=== WHAT IS BEING ASKED ===
Search the material for the string "ปาจร", then return every line where it is found.
─── SOURCE MATERIAL ───
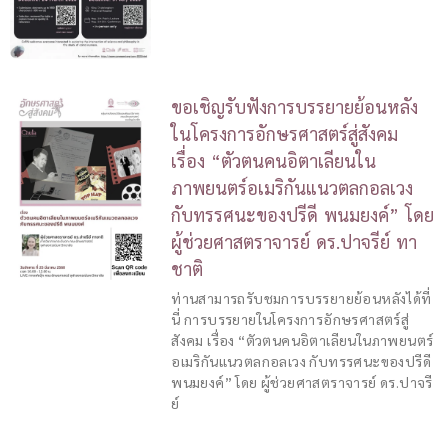
ขอเชิญรับฟังการบรรยายย้อนหลัง
ในโครงการอักษรศาสตร์สู่สังคม
เรื่อง “ตัวตนคนอิตาเลียนใน
ภาพยนตร์อเมริกันแนวตลกอลเวง
กับทรรศนะของปรีดี พนมยงค์” โดย
ผู้ช่วยศาสตราจารย์ ดร.ปาจรีย์ ทา
ชาติ
ท่านสามารถรับชมการบรรยายย้อนหลังได้ที่
นี่ การบรรยายในโครงการอักษรศาสตร์สู่
สังคม เรื่อง “ตัวตนคนอิตาเลียนในภาพยนตร์
อเมริกันแนวตลกอลเวง กับทรรศนะของปรีดี
พนมยงค์” โดย ผู้ช่วยศาสตราจารย์ ดร.ปาจรี
ย์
───
=== SOLUTION ===
ผู้ช่วยศาสตราจารย์ ดร.ปาจรีย์ ทา
พนมยงค์” โดย ผู้ช่วยศาสตราจารย์ ดร.ปาจรี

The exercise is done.